ONGs afirmam que a maioria das vítimas são civis e denunciam uso excessivo da força por parte da polícia e de órgãos de segurança. O governo iraniano não divulga balanços oficiais frequentes e atribui a instabilidade a supostas interferências externas, enquanto mantém restrições ao acesso à internet.
O Irã enfrenta a onda de protestos desde o fim de dezembro por manifestações contra a alta da inflação e o colapso da moeda local. O movimento ganhou força política, se espalhou por diversas cidades e passou a desafiar diretamente o regime do aiatolá Ali Khamenei, que governa o país há décadas.
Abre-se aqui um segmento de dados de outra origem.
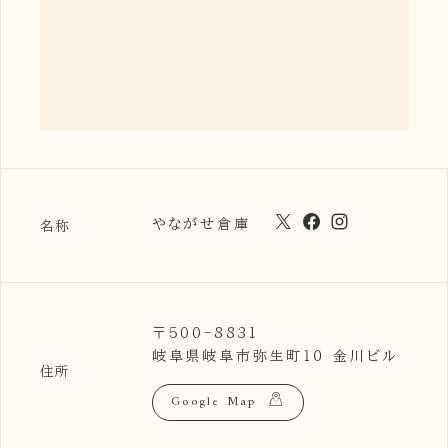
やながせ倉庫
名称
〒500-8831
岐阜県岐阜市弥生町１０ 金川ビル
住所
Google Map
Em resposta, o governo intensificou a repressão, promoveu prisões em massa de manifestantes e impôs um forte bloqueio à internet, o que dificulta a confirmação de dados oficiais.
Em meio à escalada da repressão, autoridades iranianas afirmaram que irão responder a qualquer ação militar estrangeira contra o país. Paralelamente, os Estados Unidos e Israel acompanham a crise, enquanto líderes iranianos defendem a preservação da segurança nacional e rejeitam acusações internacionais.